President Trump has embarked on a week-long overseas trip, which began with a visit to Riyadh, Saudi Arabia on Saturday May 20, and will end with his participation in a meeting with the G-7 nations in Sicily on May 27. He has taken with him his wife, Melania, daughter Ivaka, Secretary of State Rex Tillerson Secretary of Commerce Wilbur Ross and other officials. From what we have seen and heard so far, this excursion is not a harbinger of good for working people either in the United States or in the countries he is visiting, or anywhere
During the 2016 election campaign and in the first three and a half months of his presidency, Trump made clear that he will run a foreign policy subservient to the interests of finance capital, oil and other extractive industries, and the military – industrial complex. His cabinet appointments and other executive actions strongly bear this out so far. He has also continued the belligerent ultra-nationalistic “America First” rhetoric which has unnerved so many people around the world, while allowing him to pose, for domestic consumption as a “great American patriot”, and while trying – with mixed success—to sweep his and his family’s sleazy national international business dealings out of sight. His rhetoric about, and actions toward, Muslims in the United States and elsewhere were topped off in early April by an armed intervention in Syria.

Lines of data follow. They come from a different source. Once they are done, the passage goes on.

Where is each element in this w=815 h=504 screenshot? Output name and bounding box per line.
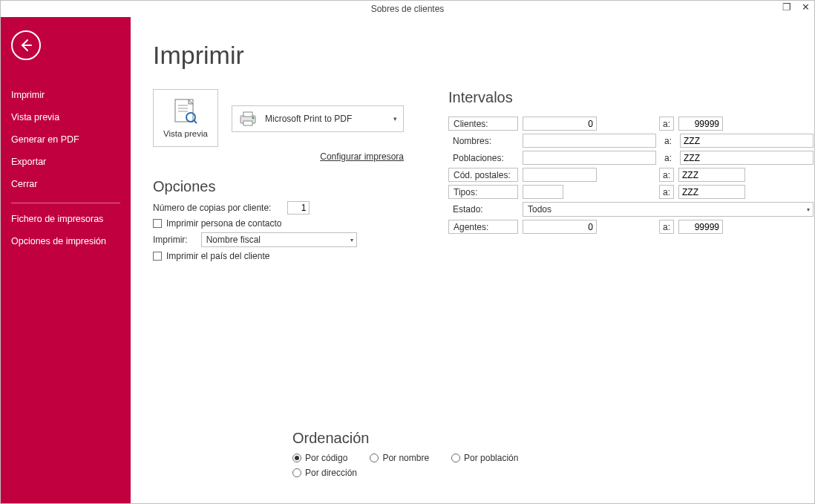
orden-direccion-label: Por dirección: [305, 468, 357, 478]
orden-row-2: Por dirección: [292, 468, 792, 478]
nombres-label: Nombres:: [448, 136, 518, 146]
sidebar-item-label: Vista previa: [11, 112, 59, 122]
radio-icon: [370, 454, 379, 462]
agentes-to-input[interactable]: [678, 220, 723, 234]
print-country-label: Imprimir el país del cliente: [166, 251, 269, 261]
poblaciones-label: Poblaciones:: [448, 153, 518, 163]
copies-input[interactable]: [287, 201, 310, 215]
svg-line-6: [194, 120, 197, 123]
sidebar-item-label: Fichero de impresoras: [11, 214, 103, 224]
sidebar-item-fichero-impresoras[interactable]: Fichero de impresoras: [11, 208, 120, 230]
orden-poblacion[interactable]: Por población: [451, 453, 518, 463]
print-country-row: Imprimir el país del cliente: [153, 251, 404, 261]
iv-row-poblaciones: Poblaciones: a:: [448, 151, 814, 165]
chevron-down-icon: ▾: [393, 115, 397, 122]
window-title: Sobres de clientes: [371, 4, 445, 14]
sidebar-item-opciones-impresion[interactable]: Opciones de impresión: [11, 230, 120, 252]
clientes-a-button[interactable]: a:: [659, 117, 674, 131]
codpost-to-input[interactable]: [678, 168, 745, 182]
agentes-label-button[interactable]: Agentes:: [448, 220, 518, 234]
back-button[interactable]: [11, 30, 41, 60]
tipos-to-input[interactable]: [678, 185, 745, 199]
main-panel: Imprimir: [131, 17, 814, 503]
window-controls: ❐ ✕: [782, 2, 810, 12]
titlebar: Sobres de clientes ❐ ✕: [1, 1, 814, 17]
tipos-label-button[interactable]: Tipos:: [448, 185, 518, 199]
print-field-select[interactable]: Nombre fiscal ▾: [201, 232, 357, 247]
clientes-from-input[interactable]: [523, 117, 597, 131]
print-contact-row: Imprimir persona de contacto: [153, 218, 404, 229]
ordenacion-heading: Ordenación: [292, 430, 792, 447]
sidebar-item-exportar[interactable]: Exportar: [11, 151, 120, 173]
codpost-label: Cód. postales:: [454, 170, 511, 180]
print-country-checkbox[interactable]: [153, 252, 162, 261]
codpost-label-button[interactable]: Cód. postales:: [448, 168, 518, 182]
body: Imprimir Vista previa Generar en PDF Exp…: [1, 17, 814, 503]
clientes-to-input[interactable]: [678, 117, 723, 131]
clientes-label: Clientes:: [454, 119, 488, 129]
sidebar-item-label: Imprimir: [11, 90, 45, 100]
intervalos-column: Intervalos Clientes: a: Nombres: a:: [448, 89, 814, 237]
a-label: a:: [661, 153, 675, 163]
sidebar-item-imprimir[interactable]: Imprimir: [11, 84, 120, 106]
sidebar: Imprimir Vista previa Generar en PDF Exp…: [1, 17, 131, 503]
iv-row-tipos: Tipos: a:: [448, 185, 814, 199]
close-icon[interactable]: ✕: [802, 2, 810, 12]
nombres-to-input[interactable]: [680, 134, 814, 148]
page-title: Imprimir: [153, 41, 792, 70]
print-contact-checkbox[interactable]: [153, 219, 162, 228]
codpost-a-button[interactable]: a:: [659, 168, 674, 182]
sidebar-divider: [11, 203, 120, 203]
tipos-a-button[interactable]: a:: [659, 185, 674, 199]
a-label: a:: [663, 187, 670, 197]
vista-previa-label: Vista previa: [163, 129, 208, 138]
agentes-from-input[interactable]: [523, 220, 597, 234]
sidebar-item-cerrar[interactable]: Cerrar: [11, 173, 120, 195]
sidebar-item-label: Cerrar: [11, 179, 37, 189]
chevron-down-icon: ▾: [807, 206, 810, 213]
clientes-label-button[interactable]: Clientes:: [448, 117, 518, 131]
iv-row-agentes: Agentes: a:: [448, 220, 814, 234]
document-preview-icon: [173, 98, 198, 126]
sidebar-item-label: Generar en PDF: [11, 134, 79, 145]
copies-label: Número de copias por cliente:: [153, 203, 271, 213]
poblaciones-to-input[interactable]: [680, 151, 814, 165]
printer-block: Microsoft Print to PDF ▾: [232, 89, 404, 132]
configure-printer-label: Configurar impresora: [320, 151, 404, 162]
radio-icon: [292, 454, 301, 462]
orden-nombre[interactable]: Por nombre: [370, 453, 429, 463]
svg-point-10: [252, 117, 255, 120]
orden-nombre-label: Por nombre: [382, 453, 429, 463]
maximize-icon[interactable]: ❐: [782, 2, 791, 12]
printer-icon: [238, 111, 258, 127]
orden-codigo[interactable]: Por código: [292, 453, 347, 463]
nombres-from-input[interactable]: [523, 134, 656, 148]
intervalos-heading: Intervalos: [448, 89, 814, 106]
ordenacion-block: Ordenación Por código Por nombre Por pob…: [292, 430, 792, 482]
agentes-label: Agentes:: [454, 222, 488, 232]
a-label: a:: [663, 222, 670, 232]
orden-poblacion-label: Por población: [464, 453, 518, 463]
radio-icon: [451, 454, 460, 462]
preview-row: Vista previa Microsoft Print to: [153, 89, 404, 147]
upper-columns: Vista previa Microsoft Print to: [153, 89, 792, 265]
a-label: a:: [663, 170, 670, 180]
poblaciones-from-input[interactable]: [523, 151, 656, 165]
print-field-row: Imprimir: Nombre fiscal ▾: [153, 232, 404, 247]
estado-select[interactable]: Todos ▾: [523, 202, 814, 217]
iv-row-clientes: Clientes: a:: [448, 117, 814, 131]
printer-select[interactable]: Microsoft Print to PDF ▾: [232, 105, 404, 132]
print-contact-label: Imprimir persona de contacto: [166, 218, 281, 229]
configure-printer-link[interactable]: Configurar impresora: [153, 151, 404, 162]
estado-value: Todos: [528, 204, 551, 215]
iv-row-codpost: Cód. postales: a:: [448, 168, 814, 182]
vista-previa-button[interactable]: Vista previa: [153, 89, 218, 147]
sidebar-item-generar-pdf[interactable]: Generar en PDF: [11, 128, 120, 151]
orden-row-1: Por código Por nombre Por población: [292, 453, 792, 463]
orden-direccion[interactable]: Por dirección: [292, 468, 357, 478]
sidebar-item-vista-previa[interactable]: Vista previa: [11, 106, 120, 128]
tipos-from-input[interactable]: [523, 185, 563, 199]
copies-row: Número de copias por cliente:: [153, 201, 404, 215]
codpost-from-input[interactable]: [523, 168, 597, 182]
agentes-a-button[interactable]: a:: [659, 220, 674, 234]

During the weekend, Trump was in Saudi Arabia for meetings with King Salman and other members of the Saudi royal family and government, and subsequently with Saudi Arabia’s close allies in the Gulf Cooperation Council. Trump a $110 billion arms deal with Saudi Arabia. He also spoke against terrorism, but made it clear that he aligns the United States with the Saudis and the Gulf Arab states against Iran, which he depicts as the main enemy of all and the chief source of violence in the region, ignoring the fact that ISIS and Al Qaeda get their funding and fighters entirely from the Sunni community and that they, like some of the Sunni despots Trump met with, are violently intolerant of the Shia community. He said not a word about lack of democracy and human rights among U.S. allies in the area. Nor did he mention the bloody violence and starvation conditions in Yemen, where a coalition led by Saudi Arabia and supported by the United States has been carrying out a campaign of bombing which has led to a humanitarian crisis of shocking proportions. In these circumstances, the U.S. arms deal with Saudi Arabia can be seen as being a major factor in fueling violence in the Middle East.
Then it was on to Israel, where Trump was met by protests in his visits to Tel Aviv and Jerusalem on Monday. Trump brought smiles to the face of Israeli Prime Minister Binyamin Netenyahu who had a somewhat tense relationship with former U.S. president Obama. Trump kindly offered himself as an honest broker between Israel and the Palestinians, while hinting at an alliance among the United States, Israel and Saudi Arabia against Iran. There and at his next stop, in Bethlehem on the West Bank where he met with Palestinian leaders (and was also the target of demonstrations), he managed not to mention the idea of a two state solution, the main goal of the Palestinians. Nor did he mention the thousand Palestinian prisoners on a hunger strike against the horrible conditions to which the Israeli government has subjected them.
Next he is off to Europe, where he is likely to push U.S. corporate trade interests, plus the strengthening of NATO’s armed forces. He will get a courteous reception from conservative European leaders, but perhaps Pope Frances, with whom he is also meeting, will speak to him in a different tone.
Because he has not immediately implemented his entire reactionary foreign policy, some pundits have fooled themselves into thinking that the Trump administration is moderating its essential nature. This is a dangerous illusion. The overwhelming influence of finance capital, big oil and the military industrial complex is the guiding force in the Trump administration, and represents the danger of fascism and war that Georgi Dimitroff warned about in the 1930s. And we know what that led to.
To prevent that from happening again, there needs to be a vastly increased awareness and mobilization at the grassroots in this country, against imperial interventions and war. The cpusa pledges itself to work to realize this consciousness and mobilization.